• _Exercise objective_:
Transcribe exactly, and only, the lines from the one containing "Drugs, Brains, and Behavior: The" through the end of the entries below, leaving the pictures out.

Extracted page text data
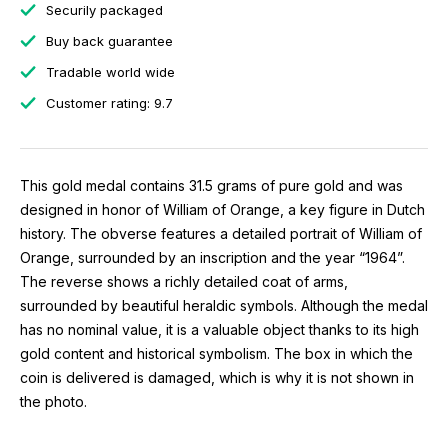
Securily packaged
Buy back guarantee
Tradable world wide
Customer rating: 9.7
This gold medal contains 31.5 grams of pure gold and was
designed in honor of William of Orange, a key figure in Dutch
history. The obverse features a detailed portrait of William of
Orange, surrounded by an inscription and the year “1964”.
The reverse shows a richly detailed coat of arms,
surrounded by beautiful heraldic symbols. Although the medal
has no nominal value, it is a valuable object thanks to its high
gold content and historical symbolism. The box in which the
coin is delivered is damaged, which is why it is not shown in
the photo.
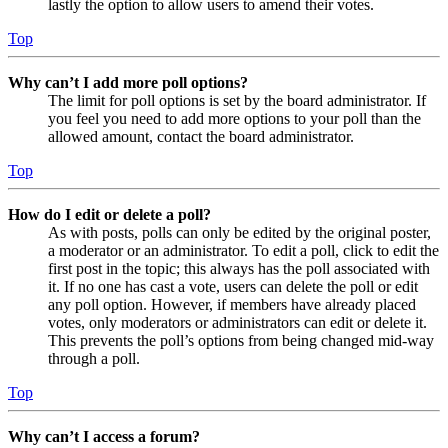
lastly the option to allow users to amend their votes.
Top
Why can’t I add more poll options?
The limit for poll options is set by the board administrator. If
you feel you need to add more options to your poll than the
allowed amount, contact the board administrator.
Top
How do I edit or delete a poll?
As with posts, polls can only be edited by the original poster,
a moderator or an administrator. To edit a poll, click to edit the
first post in the topic; this always has the poll associated with
it. If no one has cast a vote, users can delete the poll or edit
any poll option. However, if members have already placed
votes, only moderators or administrators can edit or delete it.
This prevents the poll’s options from being changed mid-way
through a poll.
Top
Why can’t I access a forum?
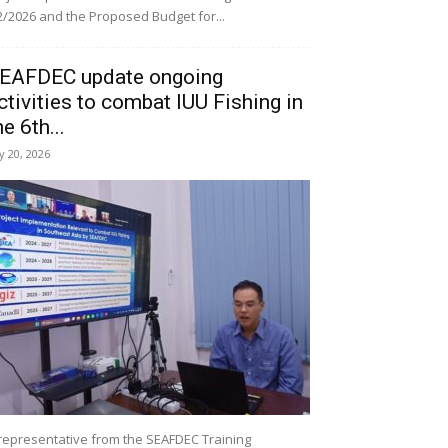
/2026 and the Proposed Budget for...
EAFDEC update ongoing
ctivities to combat IUU Fishing in
he 6th...
ly 20, 2026
representative from the SEAFDEC Training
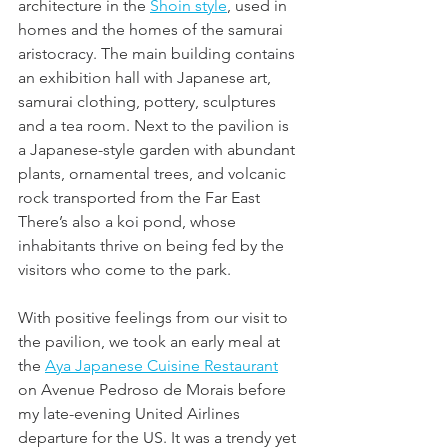
architecture in the 
Shoin style
, used in 
homes and the homes of the samurai 
aristocracy. The main building contains 
an exhibition hall with Japanese art, 
samurai clothing, pottery, sculptures 
and a tea room. Next to the pavilion is 
a Japanese-style garden with abundant 
plants, ornamental trees, and volcanic 
rock transported from the Far East 
There’s also a koi pond, whose 
inhabitants thrive on being fed by the 
visitors who come to the park.
With positive feelings from our visit to 
the pavilion, we took an early meal at 
the 
Aya Japanese Cuisine Restaurant
on Avenue Pedroso de Morais before 
my late-evening United Airlines 
departure for the US. It was a trendy yet 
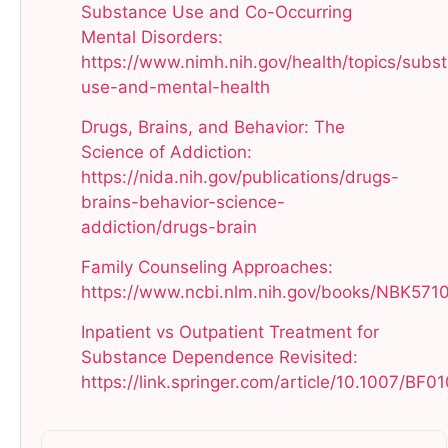
Substance Use and Co-Occurring
Mental Disorders:
https://www.nimh.nih.gov/health/topics/subs
use-and-mental-health​
Drugs, Brains, and Behavior: The
Science of Addiction:
https://nida.nih.gov/publications/drugs-
brains-behavior-science-
addiction/drugs-brain​
Family Counseling Approaches:
https://www.ncbi.nlm.nih.gov/books/NBK5710
Inpatient vs Outpatient Treatment for
Substance Dependence Revisited:
https://link.springer.com/article/10.1007/BF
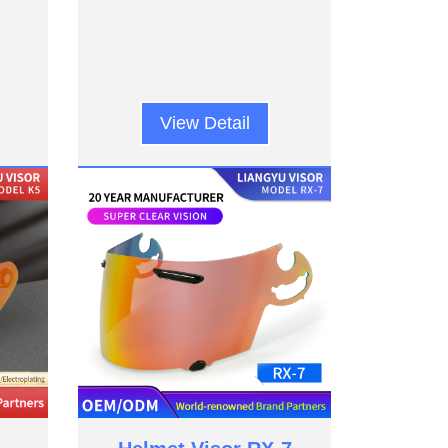
View Detail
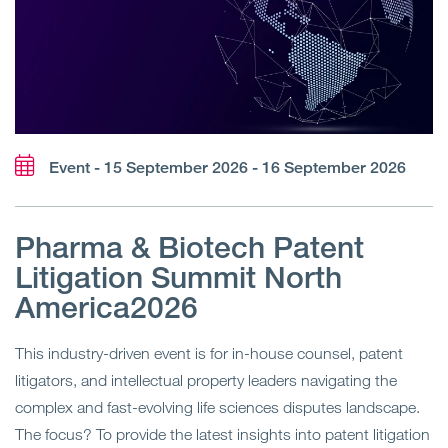
Event - 15 September 2026 - 16 September 2026
Pharma & Biotech Patent
Litigation Summit North
America2026
This industry-driven event is for in-house counsel, patent
litigators, and intellectual property leaders navigating the
complex and fast-evolving life sciences disputes landscape.
The focus? To provide the latest insights into patent litigation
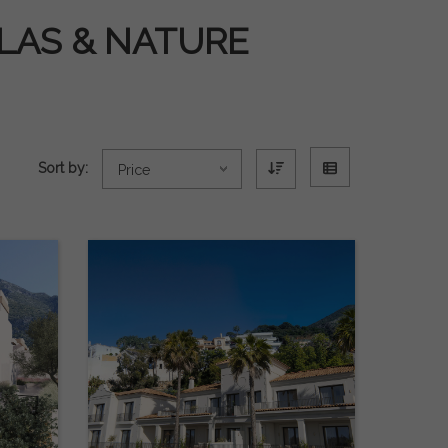
LLAS & NATURE
Sort by:
Price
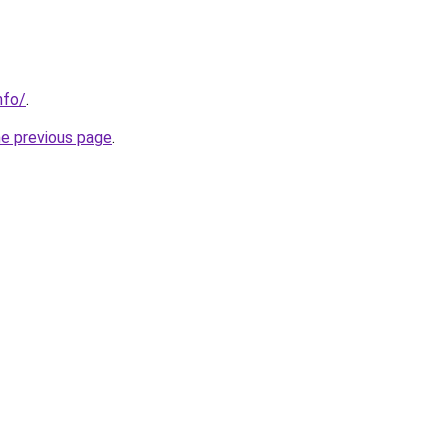
nfo/
.
he previous page
.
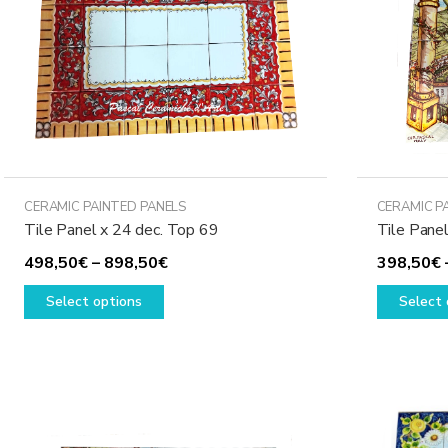
CERAMIC PAINTED PANELS
CERAMIC P
Tile Panel x 24 dec. Top 69
Tile Panel
Price
498,50
€
–
898,50
€
398,50
€
This
range:
Select options
Select 
product
498,50€
has
through
multiple
898,50€
variants.
The
options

• _Reply_:
Drugs, Brains, and Behavior: The
Science of Addiction:
https://nida.nih.gov/publications/drugs-
brains-behavior-science-
addiction/drugs-brain​
Family Counseling Approaches:
https://www.ncbi.nlm.nih.gov/books/NBK5710
Inpatient vs Outpatient Treatment for
Substance Dependence Revisited:
https://link.springer.com/article/10.1007/BF
View Detail
Event - 15 September 2026 - 16 September 2026
Pharma & Biotech Patent
Litigation Summit North
America2026
This industry-driven event is for in-house counsel, patent
litigators, and intellectual property leaders navigating the
complex and fast-evolving life sciences disputes landscape.
The focus? To provide the latest insights into patent litigation
LLAS & NATURE
Sort by:
Price
nfo/
.
he previous page
.
CERAMIC PAINTED PANELS
CERAMIC P
Tile Panel x 24 dec. Top 69
Tile Panel
Price
498,50
€
–
898,50
€
398,50
€
This
range:
Select options
Select 
product
498,50€
has
through
multiple
898,50€
variants.
The
options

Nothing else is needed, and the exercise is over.